Una società comunicava a un suo dipendente il trasferimento da Roma a Milano, giustificandolo con la necessità di coprire un posto vacante. Il lavoratore non accettava lo spostamento del posto di lavoro, sostenendo la sua illegittimità, in quanto, a suo avviso, non sussistevano le esigenze organizzative dedotte dall’azienda. Per tutta risposta, la società lo licenziava. Il lavoratore chiedeva allora al tribunale di Roma di accertare l’illegittimità del trasferimento e quindi del licenziamento, sostenendo che, in base all’articolo 1460 del codice civile, egli aveva il diritto di rifiutare l’esecuzione di un provvedimento non legittimo. Non solo. Egli chiedeva – ai sensi dell’articolo 18 dello Statuto dei diritti dei lavoratori – anche la condanna dell’azienda al risarcimento del danno e al pagamento dell’indennità di 15 mensilità sostitutiva della reintegrazione. Il tribunale rigettava la domanda, con una decisione riformata in seguito dalla Corte d’appello.

I giudici del gravame ritenevano infatti inesistenti ragioni organizzative necessarie per la validità del trasferimento, in quanto il posto asseritamente da coprire nella filiale di Milano risultava essere stato già soppresso. Per questo la Corte d’appello condannavano l’azienda al pagamento dell’indennità sostitutiva di 15 mensilità, ma negavano il diritto al risarcimento del danno. Entrambe le parti proponevano ricorso per cassazione. La Suprema Corte, nel rigettare il ricorso dell’azienda, osservava che i giudici d’appello avevano adeguatamente motivato l’accertamento della mancanza di effettive ragioni giustificatrici del trasferimento e conseguentemente correttamente applicato l’articolo 1460 del codice civile, affermando la legittimità del rifiuto opposto dal lavoratore all’esecuzione di tale misura.

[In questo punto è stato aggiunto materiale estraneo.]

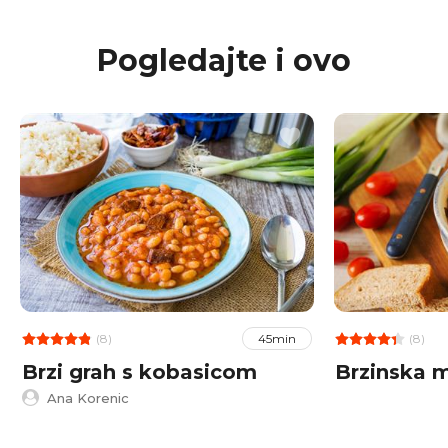
Pogledajte i ovo
(8)
(8)
45min
Brzi grah s kobasicom
Brzinska 
Ana Korenic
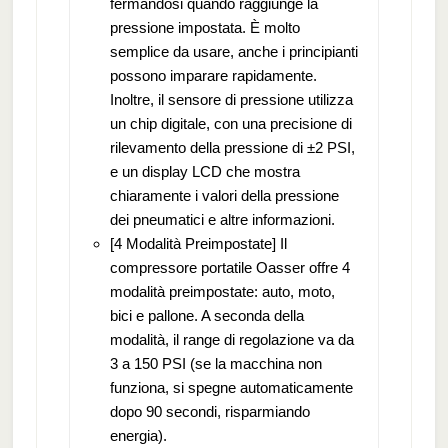
fermandosi quando raggiunge la
pressione impostata. È molto
semplice da usare, anche i principianti
possono imparare rapidamente.
Inoltre, il sensore di pressione utilizza
un chip digitale, con una precisione di
rilevamento della pressione di ±2 PSI,
e un display LCD che mostra
chiaramente i valori della pressione
dei pneumatici e altre informazioni.
[4 Modalità Preimpostate] Il
compressore portatile Oasser offre 4
modalità preimpostate: auto, moto,
bici e pallone. A seconda della
modalità, il range di regolazione va da
3 a 150 PSI (se la macchina non
funziona, si spegne automaticamente
dopo 90 secondi, risparmiando
energia).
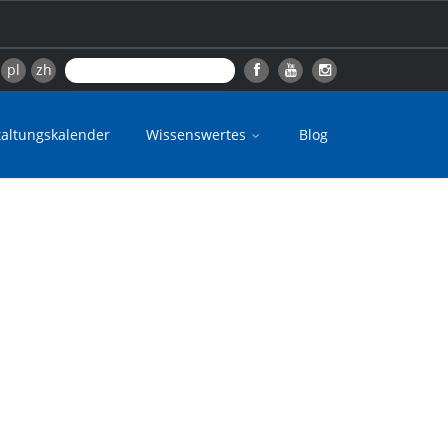
pl
zh
taltungskalender
Wissenswertes
Blog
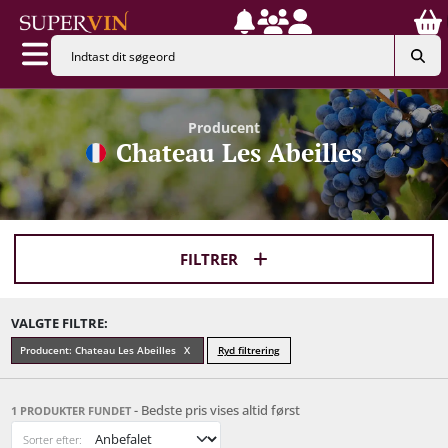
Producent
Chateau Les Abeilles
FILTRER
VALGTE FILTRE:
Producent: Chateau Les Abeilles
Ryd filtrering
- Bedste pris vises altid først
1 PRODUKTER FUNDET
Sorter efter:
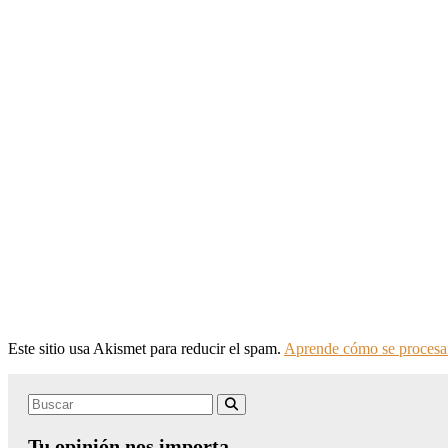
Este sitio usa Akismet para reducir el spam.
Aprende cómo se procesan
Search
Buscar
for:
Tu opinión nos importa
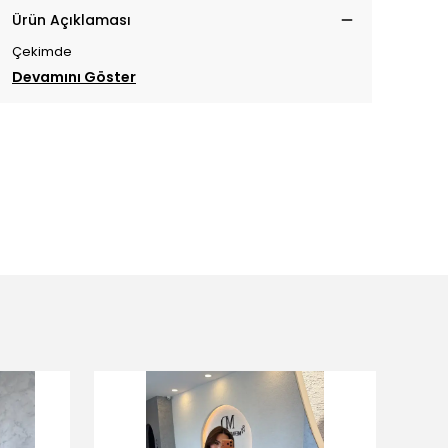
Ürün Açıklaması
Çekimde
Devamını Göster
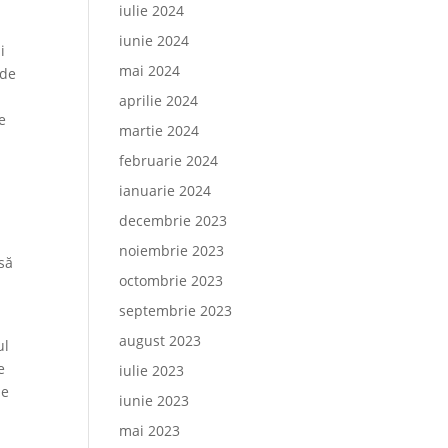
iulie 2024
iunie 2024
i
mai 2024
 de
aprilie 2024
de
martie 2024
februarie 2024
ianuarie 2024
decembrie 2023
noiembrie 2023
 să
octombrie 2023
septembrie 2023
august 2023
ul
e
iulie 2023
de
iunie 2023
mai 2023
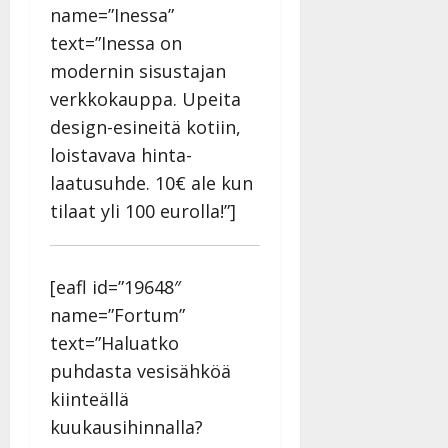
v
Julkaistu:
name=”Inessa”
p
Päivitetty:
K
22.8.2025
i
i
a
text=”Inessa on
|
d
a
t
Päivitetty:
e
modernin sisustajan
n
r
o
verkkokauppa. Upeita
t
i
k
design-esineitä kotiin,
i
…
o
n
”
loistavava hinta-
o
a
s
Tanssiin.fi
laatusuhde. 10€ ale kun
h
t
tilaat yli 100 eurolla!”]
ä
Julkaistu:
e
i
20.8.2025
Tanssiin.fi
t
|
Päivitetty:
ä
[eafl id=”19648″
Julkaistu:
ä
17.8.2025
name=”Fortum”
n
|
text=”Haluatko
–
Päivitetty:
D
puhdasta vesisähköä
a
kiinteällä
n
kuukausihinnalla?
n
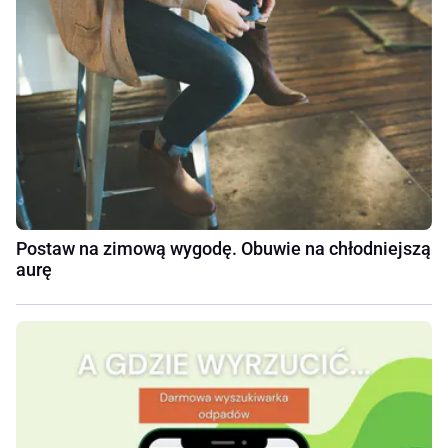
Postaw na zimową wygodę. Obuwie na chłodniejszą
aurę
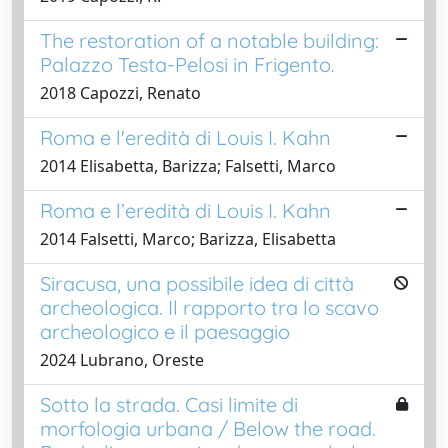
The restoration of a notable building:
Palazzo Testa-Pelosi in Frigento.
2018 Capozzi, Renato
Roma e l'eredità di Louis I. Kahn
2014 Elisabetta, Barizza; Falsetti, Marco
Roma e l’eredità di Louis I. Kahn
2014 Falsetti, Marco; Barizza, Elisabetta
Siracusa, una possibile idea di città
archeologica. Il rapporto tra lo scavo
archeologico e il paesaggio
2024 Lubrano, Oreste
Sotto la strada. Casi limite di
morfologia urbana / Below the road.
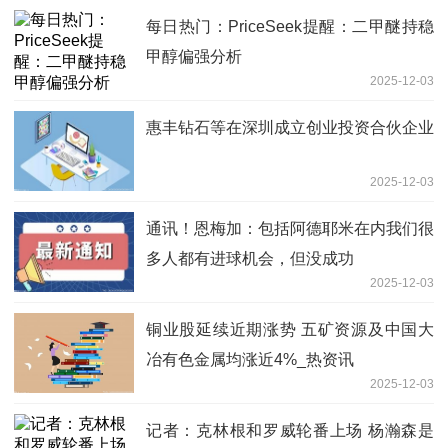
每日热门：PriceSeek提醒：二甲醚持稳
甲醇偏强分析
2025-12-03
惠丰钻石等在深圳成立创业投资合伙企业
2025-12-03
通讯！恩梅加：包括阿德耶米在内我们很
多人都有进球机会，但没成功
2025-12-03
铜业股延续近期涨势 五矿资源及中国大
冶有色金属均涨近4%_热资讯
2025-12-03
记者：克林根和罗威轮番上场 杨瀚森是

Il provvedimento del datore di lavoro di trasferimento di sede di un lavoratore che non sia adeguatamente giustificato, a norma dell’articolo 2103 del codice civile, ha rilevato la Corte, è affetto da nullità e integra un inadempimento parziale del contratto di lavoro. Conseguenza di ciò è che la mancata ottemperanza allo stesso provvedimento da parte del lavoratore “trova giustificazione sia quale attuazione di un’eccezione d’inadempimento, sia sulla base del rilievo che gli atti nulli non producono effetti”. Non si può invece ritenere che “sussista una presunzione di legittimità dei provvedimenti aziendali, che imponga l’ottemperanza agli stessi fino a un contrario accertamento giudiziale”.

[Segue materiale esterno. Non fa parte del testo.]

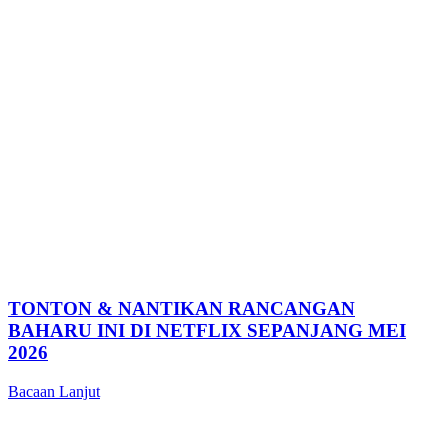
TONTON & NANTIKAN RANCANGAN
BAHARU INI DI NETFLIX SEPANJANG MEI
2026
Bacaan Lanjut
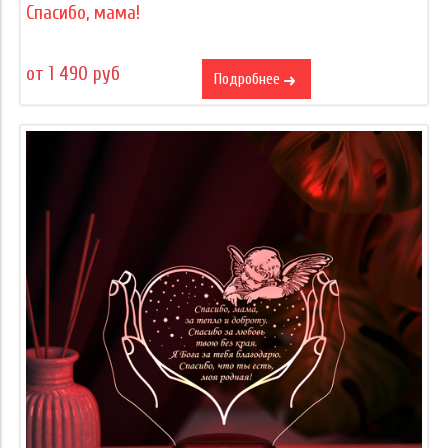
Спасибо, мама!
от 1 490 руб
Подробнее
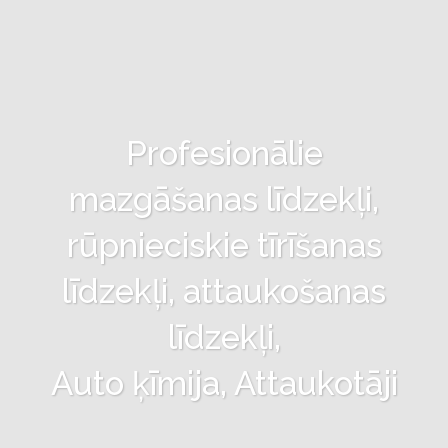
Profesionālie
mazgāšanas līdzekļi,
rūpnieciskie tīrīšanas
līdzekļi, attaukošanas
līdzekļi,
Auto ķīmija, Attaukotāji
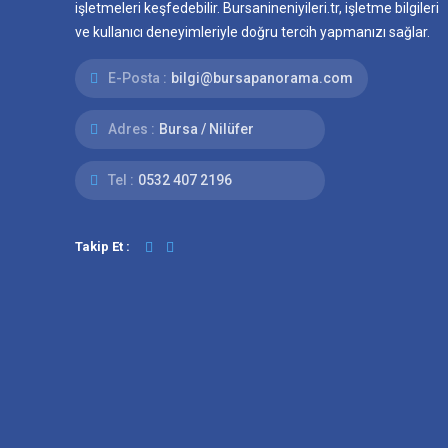
işletmeleri keşfedebilir. Bursanineniyileri.tr, işletme bilgileri
ve kullanıcı deneyimleriyle doğru tercih yapmanızı sağlar.
E-Posta :
bilgi@bursapanorama.com
Adres :
Bursa / Nilüfer
Tel :
0532 407 2196
Takip Et :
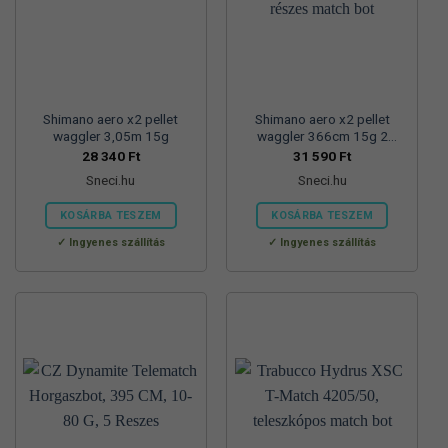
Shimano aero x2 pellet
Shimano aero x2 pellet
waggler 3,05m 15g
waggler 366cm 15g 2
részes match bot
28 340
Ft
31 590
Ft
Sneci.hu
Sneci.hu
KOSÁRBA TESZEM
KOSÁRBA TESZEM
Ingyenes szállítás
Ingyenes szállítás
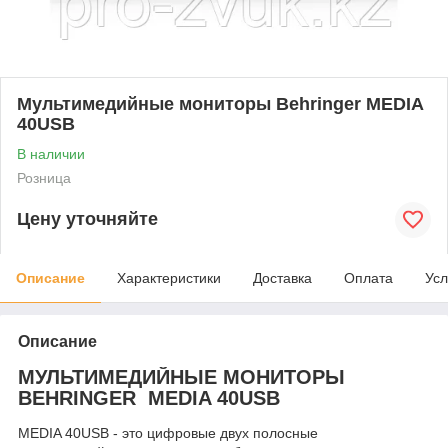
Мультимедийные мониторы Behringer MEDIA
40USB
В наличии
Розница
Цену уточняйте
Описание
Характеристики
Доставка
Оплата
Усл
Описание
МУЛЬТИМЕДИЙНЫЕ МОНИТОРЫ
BEHRINGER MEDIA 40USB
MEDIA 40USB - это цифровые двух полосные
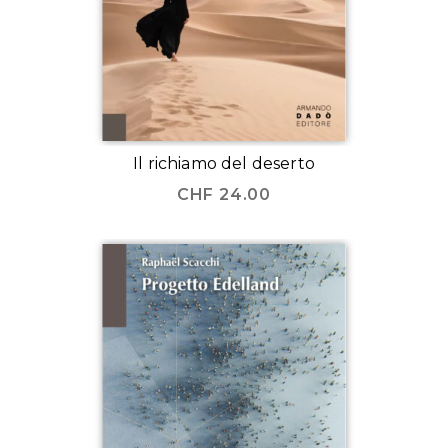
Il richiamo del deserto
CHF
24.00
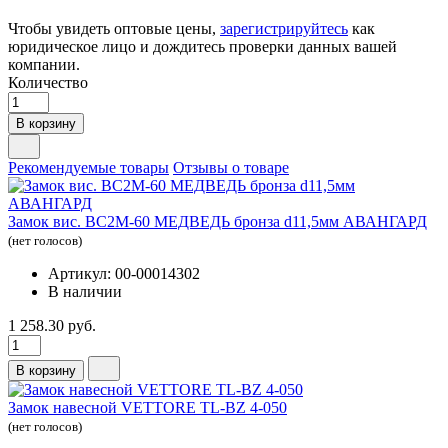
Чтобы увидеть оптовые цены,
зарегистрируйтесь
как
юридическое лицо и дождитесь проверки данных вашей
компании.
Количество
В корзину
Рекомендуемые товары
Отзывы о товаре
Замок вис. ВС2М-60 МЕДВЕДЬ бронза d11,5мм АВАНГАРД
(нет голосов)
Артикул: 00-00014302
В наличии
1 258.30 руб.
В корзину
Замок навесной VETTORE TL-BZ 4-050
(нет голосов)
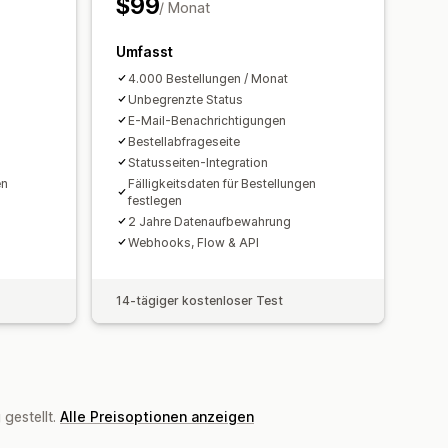
$99
/ Monat
Umfasst
4.000 Bestellungen / Monat
Unbegrenzte Status
E-Mail-Benachrichtigungen
Bestellabfrageseite
Statusseiten-Integration
en
Fälligkeitsdaten für Bestellungen
festlegen
2 Jahre Datenaufbewahrung
Webhooks, Flow & API
14-tägiger kostenloser Test
gestellt.
Alle Preisoptionen anzeigen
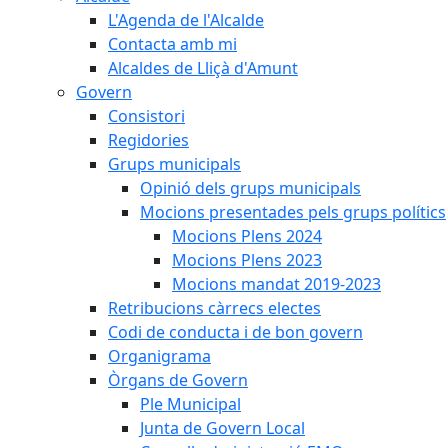
L'Agenda de l'Alcalde
Contacta amb mi
Alcaldes de Lliçà d'Amunt
Govern
Consistori
Regidories
Grups municipals
Opinió dels grups municipals
Mocions presentades pels grups polítics
Mocions Plens 2024
Mocions Plens 2023
Mocions mandat 2019-2023
Retribucions càrrecs electes
Codi de conducta i de bon govern
Organigrama
Òrgans de Govern
Ple Municipal
Junta de Govern Local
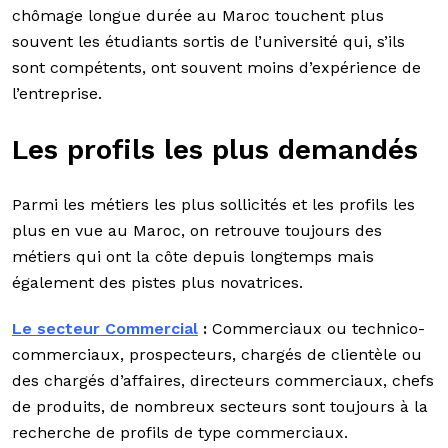
chômage longue durée au Maroc touchent plus
souvent les étudiants sortis de l’université qui, s’ils
sont compétents, ont souvent moins d’expérience de
l’entreprise.
Les profils les plus demandés
Parmi les métiers les plus sollicités et les profils les
plus en vue au Maroc, on retrouve toujours des
métiers qui ont la côte depuis longtemps mais
également des pistes plus novatrices.
Le secteur Commercial
:
Commerciaux ou technico-
commerciaux, prospecteurs, chargés de clientèle ou
des chargés d’affaires, directeurs commerciaux, chefs
de produits, de nombreux secteurs sont toujours à la
recherche de profils de type commerciaux.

La Corte accoglieva invece il ricorso incidentale del lavoratore, che lamentava la mancata condanna al risarcimento del danno. Secondo la Cassazione, il diritto del lavoratore di optare per l’indennità integrativa deriva dalla stessa illegittimità del licenziamento e contemporaneamente dal diritto alla reintegrazione e, quindi, il lavoratore può limitarsi inizialmente a chiedere in giudizio tale indennità in sostituzione della domanda di reintegrazione, così come può esercitare la stessa scelta nel corso del giudizio, fermo restando il diritto al risarcimento del danno. Tale norma prevede che l’esercizio dell’opzione non fa venire meno il diritto al risarcimento dei danni verificatisi fino al momento in cui l’interessato, optando per l’indennità sostitutiva, ha rinunciato alla reintegrazione.